RECORDS TO USE –
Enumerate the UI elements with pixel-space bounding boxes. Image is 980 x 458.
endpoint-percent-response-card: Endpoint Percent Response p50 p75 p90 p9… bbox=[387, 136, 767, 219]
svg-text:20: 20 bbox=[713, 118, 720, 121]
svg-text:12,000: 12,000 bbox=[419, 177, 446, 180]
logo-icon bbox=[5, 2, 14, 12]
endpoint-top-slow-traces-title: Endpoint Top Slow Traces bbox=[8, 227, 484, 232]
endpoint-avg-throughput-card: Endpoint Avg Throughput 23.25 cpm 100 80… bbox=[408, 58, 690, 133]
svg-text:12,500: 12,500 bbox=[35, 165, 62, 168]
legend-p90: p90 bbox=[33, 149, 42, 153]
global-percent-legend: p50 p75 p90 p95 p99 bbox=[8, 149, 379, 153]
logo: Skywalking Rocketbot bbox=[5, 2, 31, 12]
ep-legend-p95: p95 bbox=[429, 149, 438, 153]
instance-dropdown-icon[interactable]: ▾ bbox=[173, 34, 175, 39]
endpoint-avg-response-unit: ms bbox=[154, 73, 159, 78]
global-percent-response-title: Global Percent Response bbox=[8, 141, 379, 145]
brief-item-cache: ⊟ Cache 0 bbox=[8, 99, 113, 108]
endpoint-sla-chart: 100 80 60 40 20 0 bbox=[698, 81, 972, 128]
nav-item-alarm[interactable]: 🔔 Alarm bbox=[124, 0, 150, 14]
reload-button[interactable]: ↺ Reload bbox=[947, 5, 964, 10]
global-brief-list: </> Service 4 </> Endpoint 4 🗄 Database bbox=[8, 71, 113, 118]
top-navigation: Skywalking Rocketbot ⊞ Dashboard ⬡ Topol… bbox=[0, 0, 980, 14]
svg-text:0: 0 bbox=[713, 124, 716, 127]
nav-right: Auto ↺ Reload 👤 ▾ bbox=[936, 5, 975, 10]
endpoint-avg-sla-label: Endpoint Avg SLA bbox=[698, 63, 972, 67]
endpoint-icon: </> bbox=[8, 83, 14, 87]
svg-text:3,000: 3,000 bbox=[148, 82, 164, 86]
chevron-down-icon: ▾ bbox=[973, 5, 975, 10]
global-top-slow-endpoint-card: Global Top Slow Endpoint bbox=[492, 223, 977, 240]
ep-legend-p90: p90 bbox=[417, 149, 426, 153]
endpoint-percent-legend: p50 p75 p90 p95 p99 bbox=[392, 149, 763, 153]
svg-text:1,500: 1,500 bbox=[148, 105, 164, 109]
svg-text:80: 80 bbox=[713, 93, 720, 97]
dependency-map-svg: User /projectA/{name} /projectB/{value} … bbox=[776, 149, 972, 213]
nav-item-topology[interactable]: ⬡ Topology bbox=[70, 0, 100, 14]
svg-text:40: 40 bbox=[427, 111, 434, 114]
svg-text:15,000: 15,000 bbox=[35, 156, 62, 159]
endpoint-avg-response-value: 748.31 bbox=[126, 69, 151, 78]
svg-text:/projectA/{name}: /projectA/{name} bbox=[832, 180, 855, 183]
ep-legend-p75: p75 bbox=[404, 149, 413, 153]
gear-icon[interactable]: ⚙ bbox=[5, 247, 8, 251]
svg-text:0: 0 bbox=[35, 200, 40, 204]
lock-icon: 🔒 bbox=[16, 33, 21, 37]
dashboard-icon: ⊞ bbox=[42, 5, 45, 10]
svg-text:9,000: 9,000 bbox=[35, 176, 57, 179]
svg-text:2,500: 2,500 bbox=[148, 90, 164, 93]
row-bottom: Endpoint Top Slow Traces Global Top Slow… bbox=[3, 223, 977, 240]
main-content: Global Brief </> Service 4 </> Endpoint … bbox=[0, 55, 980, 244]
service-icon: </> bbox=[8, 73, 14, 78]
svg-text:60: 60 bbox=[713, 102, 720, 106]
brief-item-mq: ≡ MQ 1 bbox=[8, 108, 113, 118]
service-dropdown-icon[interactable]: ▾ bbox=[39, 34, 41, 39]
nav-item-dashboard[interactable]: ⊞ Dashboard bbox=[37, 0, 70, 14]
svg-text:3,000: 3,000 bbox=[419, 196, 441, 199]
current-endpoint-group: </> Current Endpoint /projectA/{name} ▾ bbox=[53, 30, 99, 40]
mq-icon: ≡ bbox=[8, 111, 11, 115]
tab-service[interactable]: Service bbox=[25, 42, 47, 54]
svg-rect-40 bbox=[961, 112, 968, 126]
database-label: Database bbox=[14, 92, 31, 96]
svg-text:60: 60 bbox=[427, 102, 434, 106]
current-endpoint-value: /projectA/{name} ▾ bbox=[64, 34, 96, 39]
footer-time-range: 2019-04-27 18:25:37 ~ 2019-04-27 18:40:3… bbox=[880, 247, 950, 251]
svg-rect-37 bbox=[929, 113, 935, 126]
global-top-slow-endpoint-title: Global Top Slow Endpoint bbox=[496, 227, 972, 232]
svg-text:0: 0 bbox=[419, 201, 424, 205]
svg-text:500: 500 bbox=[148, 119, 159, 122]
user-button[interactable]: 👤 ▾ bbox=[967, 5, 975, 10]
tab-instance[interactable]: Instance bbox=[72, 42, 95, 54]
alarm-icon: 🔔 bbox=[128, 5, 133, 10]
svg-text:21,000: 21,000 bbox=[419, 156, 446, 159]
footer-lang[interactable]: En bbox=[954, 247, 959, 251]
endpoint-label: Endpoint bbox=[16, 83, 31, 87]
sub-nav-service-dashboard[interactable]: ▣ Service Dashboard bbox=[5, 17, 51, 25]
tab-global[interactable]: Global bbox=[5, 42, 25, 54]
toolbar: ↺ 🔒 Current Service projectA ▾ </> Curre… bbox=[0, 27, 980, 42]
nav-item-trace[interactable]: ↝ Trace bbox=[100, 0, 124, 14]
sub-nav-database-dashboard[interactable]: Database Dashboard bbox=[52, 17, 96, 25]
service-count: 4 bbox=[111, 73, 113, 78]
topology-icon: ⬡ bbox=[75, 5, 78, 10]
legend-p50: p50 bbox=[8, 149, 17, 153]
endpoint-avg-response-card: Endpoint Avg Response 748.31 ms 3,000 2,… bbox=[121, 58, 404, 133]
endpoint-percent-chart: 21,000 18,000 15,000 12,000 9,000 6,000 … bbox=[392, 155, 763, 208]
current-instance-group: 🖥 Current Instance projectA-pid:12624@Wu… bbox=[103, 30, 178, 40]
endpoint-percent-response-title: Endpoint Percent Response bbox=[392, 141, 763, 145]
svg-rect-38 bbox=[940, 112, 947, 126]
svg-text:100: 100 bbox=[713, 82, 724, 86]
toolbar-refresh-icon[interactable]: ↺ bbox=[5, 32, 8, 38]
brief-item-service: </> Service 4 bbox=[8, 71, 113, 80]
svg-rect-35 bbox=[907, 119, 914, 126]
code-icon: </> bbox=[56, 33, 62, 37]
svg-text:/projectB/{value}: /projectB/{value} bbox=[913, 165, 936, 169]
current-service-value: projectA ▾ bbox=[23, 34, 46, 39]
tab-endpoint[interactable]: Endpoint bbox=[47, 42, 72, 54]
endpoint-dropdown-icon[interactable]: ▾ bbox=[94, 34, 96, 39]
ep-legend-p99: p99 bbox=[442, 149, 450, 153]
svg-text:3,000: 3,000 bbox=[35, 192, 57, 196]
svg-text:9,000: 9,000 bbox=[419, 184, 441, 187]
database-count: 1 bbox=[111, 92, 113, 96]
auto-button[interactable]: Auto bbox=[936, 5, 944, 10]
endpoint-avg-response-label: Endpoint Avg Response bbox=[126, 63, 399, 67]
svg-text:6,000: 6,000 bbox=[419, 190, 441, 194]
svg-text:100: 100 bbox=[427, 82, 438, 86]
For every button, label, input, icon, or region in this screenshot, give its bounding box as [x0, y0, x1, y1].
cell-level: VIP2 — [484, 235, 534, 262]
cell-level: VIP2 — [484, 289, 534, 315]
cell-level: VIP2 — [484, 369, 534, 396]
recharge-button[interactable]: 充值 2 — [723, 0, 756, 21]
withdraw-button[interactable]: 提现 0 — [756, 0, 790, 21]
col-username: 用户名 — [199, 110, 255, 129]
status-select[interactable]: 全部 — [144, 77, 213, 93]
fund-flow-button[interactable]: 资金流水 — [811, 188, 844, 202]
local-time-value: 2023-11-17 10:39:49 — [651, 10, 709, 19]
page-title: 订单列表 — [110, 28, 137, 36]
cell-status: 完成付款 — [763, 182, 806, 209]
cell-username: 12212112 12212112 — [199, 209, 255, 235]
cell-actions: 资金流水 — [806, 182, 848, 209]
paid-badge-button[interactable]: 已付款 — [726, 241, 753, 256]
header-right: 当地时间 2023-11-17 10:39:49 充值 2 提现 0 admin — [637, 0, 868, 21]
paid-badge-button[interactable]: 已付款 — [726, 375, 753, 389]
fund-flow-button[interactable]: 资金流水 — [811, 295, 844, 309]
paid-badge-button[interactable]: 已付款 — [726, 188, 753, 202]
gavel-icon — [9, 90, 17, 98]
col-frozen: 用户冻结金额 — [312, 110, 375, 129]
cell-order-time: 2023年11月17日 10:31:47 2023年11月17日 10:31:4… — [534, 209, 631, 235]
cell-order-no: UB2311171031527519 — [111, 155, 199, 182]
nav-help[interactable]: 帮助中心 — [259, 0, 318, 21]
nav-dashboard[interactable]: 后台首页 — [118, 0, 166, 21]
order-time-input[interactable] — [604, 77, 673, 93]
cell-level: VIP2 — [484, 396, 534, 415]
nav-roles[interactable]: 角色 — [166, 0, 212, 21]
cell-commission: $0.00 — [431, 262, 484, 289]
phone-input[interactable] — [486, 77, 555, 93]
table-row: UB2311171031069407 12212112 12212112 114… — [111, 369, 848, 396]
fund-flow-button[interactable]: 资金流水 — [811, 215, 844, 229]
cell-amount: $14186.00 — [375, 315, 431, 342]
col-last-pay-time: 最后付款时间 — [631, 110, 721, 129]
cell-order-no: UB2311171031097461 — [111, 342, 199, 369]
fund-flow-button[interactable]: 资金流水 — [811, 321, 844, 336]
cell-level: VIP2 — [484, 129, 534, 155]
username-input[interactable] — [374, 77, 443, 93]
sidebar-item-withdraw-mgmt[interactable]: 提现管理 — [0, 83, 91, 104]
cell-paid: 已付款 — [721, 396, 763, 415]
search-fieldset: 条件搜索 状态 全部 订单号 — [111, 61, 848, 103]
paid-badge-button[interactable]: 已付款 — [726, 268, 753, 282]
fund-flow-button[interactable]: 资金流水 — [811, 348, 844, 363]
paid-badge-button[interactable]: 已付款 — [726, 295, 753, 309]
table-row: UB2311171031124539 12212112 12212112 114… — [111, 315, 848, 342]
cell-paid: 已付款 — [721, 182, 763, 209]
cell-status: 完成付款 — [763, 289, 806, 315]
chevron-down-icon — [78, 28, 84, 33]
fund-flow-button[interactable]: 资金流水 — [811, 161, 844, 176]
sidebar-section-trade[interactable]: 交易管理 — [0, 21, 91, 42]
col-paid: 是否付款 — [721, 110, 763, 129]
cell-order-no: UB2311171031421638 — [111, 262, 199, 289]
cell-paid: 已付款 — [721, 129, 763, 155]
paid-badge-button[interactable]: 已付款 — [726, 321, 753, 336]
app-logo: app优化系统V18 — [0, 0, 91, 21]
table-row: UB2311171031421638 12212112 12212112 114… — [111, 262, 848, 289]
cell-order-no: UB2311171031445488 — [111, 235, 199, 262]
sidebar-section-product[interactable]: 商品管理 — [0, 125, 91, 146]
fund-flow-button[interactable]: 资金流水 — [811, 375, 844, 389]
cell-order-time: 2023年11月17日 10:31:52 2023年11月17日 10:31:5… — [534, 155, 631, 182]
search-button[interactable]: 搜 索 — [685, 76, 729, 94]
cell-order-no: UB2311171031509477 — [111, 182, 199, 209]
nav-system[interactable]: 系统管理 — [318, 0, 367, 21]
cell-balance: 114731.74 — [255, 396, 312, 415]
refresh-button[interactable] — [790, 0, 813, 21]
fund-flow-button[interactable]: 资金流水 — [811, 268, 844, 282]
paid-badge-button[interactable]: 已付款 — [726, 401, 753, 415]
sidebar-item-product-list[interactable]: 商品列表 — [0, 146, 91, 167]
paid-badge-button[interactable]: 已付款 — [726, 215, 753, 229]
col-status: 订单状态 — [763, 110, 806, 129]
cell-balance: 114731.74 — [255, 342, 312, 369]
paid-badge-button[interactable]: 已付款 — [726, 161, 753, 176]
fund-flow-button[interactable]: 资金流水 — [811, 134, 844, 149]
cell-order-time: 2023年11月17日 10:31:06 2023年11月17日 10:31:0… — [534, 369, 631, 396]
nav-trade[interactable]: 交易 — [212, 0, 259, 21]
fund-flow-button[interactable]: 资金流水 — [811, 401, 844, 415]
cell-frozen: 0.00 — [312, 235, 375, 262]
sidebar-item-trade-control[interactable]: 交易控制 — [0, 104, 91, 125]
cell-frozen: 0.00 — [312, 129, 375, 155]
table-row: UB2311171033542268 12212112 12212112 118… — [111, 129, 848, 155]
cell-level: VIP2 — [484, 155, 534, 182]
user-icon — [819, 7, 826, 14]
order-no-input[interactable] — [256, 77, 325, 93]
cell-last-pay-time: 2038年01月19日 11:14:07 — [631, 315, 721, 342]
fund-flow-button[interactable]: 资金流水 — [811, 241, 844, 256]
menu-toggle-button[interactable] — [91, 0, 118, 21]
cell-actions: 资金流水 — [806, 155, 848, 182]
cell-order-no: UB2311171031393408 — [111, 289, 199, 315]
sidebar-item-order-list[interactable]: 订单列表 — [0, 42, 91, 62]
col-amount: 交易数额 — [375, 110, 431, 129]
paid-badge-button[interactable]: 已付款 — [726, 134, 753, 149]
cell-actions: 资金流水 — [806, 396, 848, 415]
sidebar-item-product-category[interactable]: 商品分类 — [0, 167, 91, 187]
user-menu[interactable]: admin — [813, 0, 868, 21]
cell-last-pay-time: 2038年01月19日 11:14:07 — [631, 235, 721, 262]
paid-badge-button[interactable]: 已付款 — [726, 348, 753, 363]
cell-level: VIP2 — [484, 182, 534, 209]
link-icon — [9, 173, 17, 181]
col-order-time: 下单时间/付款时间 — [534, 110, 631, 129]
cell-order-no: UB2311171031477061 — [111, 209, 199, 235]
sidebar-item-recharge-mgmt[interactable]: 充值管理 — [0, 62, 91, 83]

ACTIVITY – Take every line from the data above that holds "level" and copy it out.

TASK RESPONSE –
cell-level: VIP2 — [484, 235, 534, 262]
cell-level: VIP2 — [484, 289, 534, 315]
cell-level: VIP2 — [484, 369, 534, 396]
cell-level: VIP2 — [484, 396, 534, 415]
cell-level: VIP2 — [484, 129, 534, 155]
cell-level: VIP2 — [484, 155, 534, 182]
cell-level: VIP2 — [484, 182, 534, 209]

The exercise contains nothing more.